Pet Lovers Centre
- Industry: Pet Products, Pet Stores
- Genre: Pet Care Pet Supply Store
- Founded: Singapore 1973; 53 years ago
- Founder: David F C Ng & Robert F L Ng
- Number of locations: 165 (67 in Singapore, 66 in Malaysia, 21 in Thailand, & 11 in Philippines)
- Area served: Singapore, Malaysia, Thailand, & Philippines
- Key people: Whye Hoe (Group MD) / David W T Ng (CEO, Executive Director) / W K Ng (CFO, Group Director)
- Products: Trustie, The Pet Safari & Burp!
- Website: Company Homepage

= Pet Lovers Centre =

Asian retailer of pet products and services

Pet Lovers Centre Pte Ltd (PLC) is an Asian retailer of pet products and services. It is one of the largest and oldest pet store chains in Singapore. Today, PLC has 69 stores in Singapore, 67 stores in Malaysia, 26 stores in Thailand, and 11 stores in Philippines.

In 1980, the firm launched its brand of pet accessories called Trustie, and in 1996, launched its food brand called Burp! PLC became a franchise-able brand in 2008. PLC publishes a pet magazine in Singapore, called Petlovers Magazine. In 2012, PLC organised a meet-and-greet event for pet lovers to meet celebrity Cesar Millan. In December 2012, the company launched a mobile app and mobile site. The app and mobile site included a chat function and GPS locations of each store.

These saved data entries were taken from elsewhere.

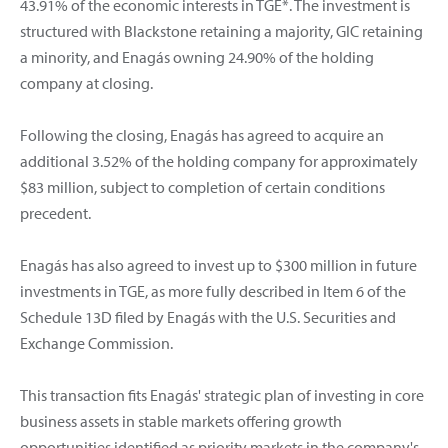
43.91% of the economic interests in TGE*. The investment is
structured with Blackstone retaining a majority, GIC retaining
a minority, and Enagás owning 24.90% of the holding
company at closing.
Following the closing, Enagás has agreed to acquire an
additional 3.52% of the holding company for approximately
$83 million, subject to completion of certain conditions
precedent.
Enagás has also agreed to invest up to $300 million in future
investments in TGE, as more fully described in Item 6 of the
Schedule 13D filed by Enagás with the U.S. Securities and
Exchange Commission.
This transaction fits Enagás' strategic plan of investing in core
business assets in stable markets offering growth
opportunities identified as priority markets in the company's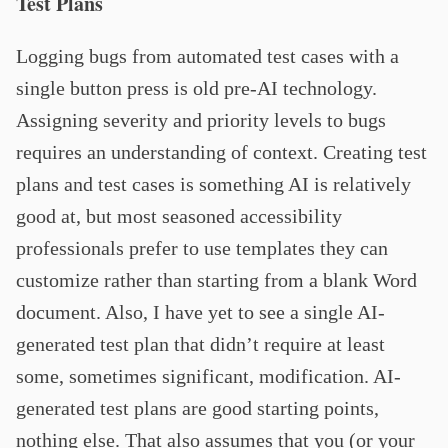
Test Plans
Logging bugs from automated test cases with a
single button press is old pre-AI technology.
Assigning severity and priority levels to bugs
requires an understanding of context. Creating test
plans and test cases is something AI is relatively
good at, but most seasoned accessibility
professionals prefer to use templates they can
customize rather than starting from a blank Word
document. Also, I have yet to see a single AI-
generated test plan that didn’t require at least
some, sometimes significant, modification. AI-
generated test plans are good starting points,
nothing else. That also assumes that you (or your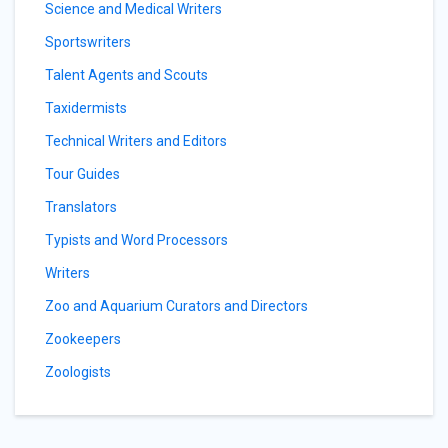
Science and Medical Writers
Sportswriters
Talent Agents and Scouts
Taxidermists
Technical Writers and Editors
Tour Guides
Translators
Typists and Word Processors
Writers
Zoo and Aquarium Curators and Directors
Zookeepers
Zoologists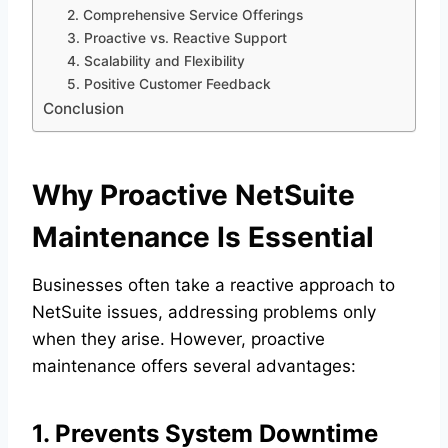
2. Comprehensive Service Offerings
3. Proactive vs. Reactive Support
4. Scalability and Flexibility
5. Positive Customer Feedback
Conclusion
Why Proactive NetSuite
Maintenance Is Essential
Businesses often take a reactive approach to
NetSuite issues, addressing problems only
when they arise. However, proactive
maintenance offers several advantages:
1. Prevents System Downtime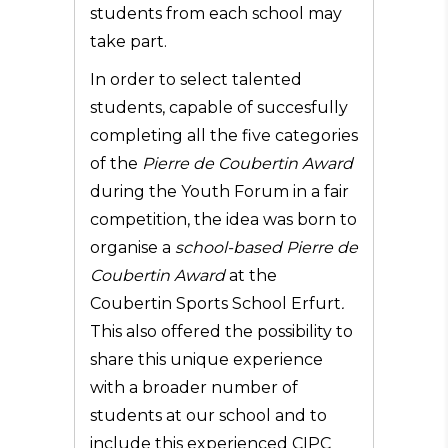
students from each school may
take part.
In order to select talented
students, capable of succesfully
completing all the five categories
of the
Pierre de Coubertin Award
during the Youth Forum in a fair
competition, the idea was born to
organise a
school-based Pierre de
Coubertin Award
at the
Coubertin Sports School Erfurt
.
This also offered the possibility to
share this unique experience
with a broader number of
students at our school and to
include this experienced CIPC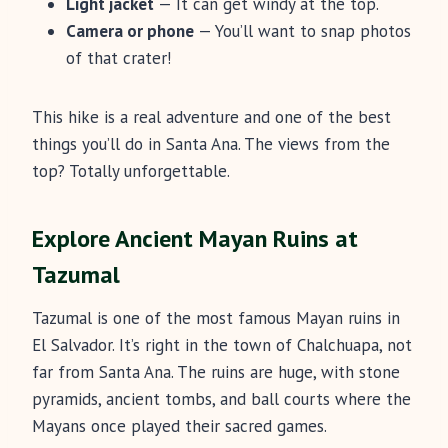
Light jacket
— It can get windy at the top.
Camera or phone
— You’ll want to snap photos
of that crater!
This hike is a real adventure and one of the best
things you’ll do in Santa Ana. The views from the
top? Totally unforgettable.
Explore Ancient Mayan Ruins at
Tazumal
Tazumal is one of the most famous Mayan ruins in
El Salvador. It’s right in the town of Chalchuapa, not
far from Santa Ana. The ruins are huge, with stone
pyramids, ancient tombs, and ball courts where the
Mayans once played their sacred games.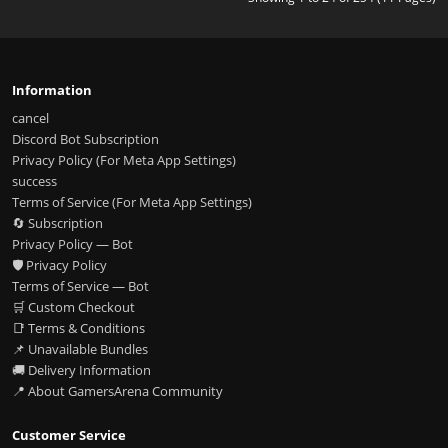
Information
cancel
Discord Bot Subscription
Privacy Policy (For Meta App Settings)
success
Terms of Service (For Meta App Settings)
🔄 Subscription
Privacy Policy — Bot
🛡️ Privacy Policy
Terms of Service — Bot
🛒 Custom Checkout
📑 Terms & Conditions
📌 Unavailable Bundles
🚚 Delivery Information
📍 About GamersArena Community
Customer Service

Pet Lovers Centre Pte Ltd (PLC) was established in 1973 by two brothers, Robert Ng Fook Leon and David Ng Fook Choy. Their first retail store was set up at Shaw House and Centre on Scotts Road. In 1995, Robert Ng Fook Leon's youngest son, Ng Whye Hoe, took over the business together with his school friend when the company ran into financial difficulties.

==Philanthropy==
Through the Pet Lovers Foundation, a non-profit organization established by PLC, animal welfare organizations such as Save Our Street Dogs receive support from the sale of Petlovers Magazine.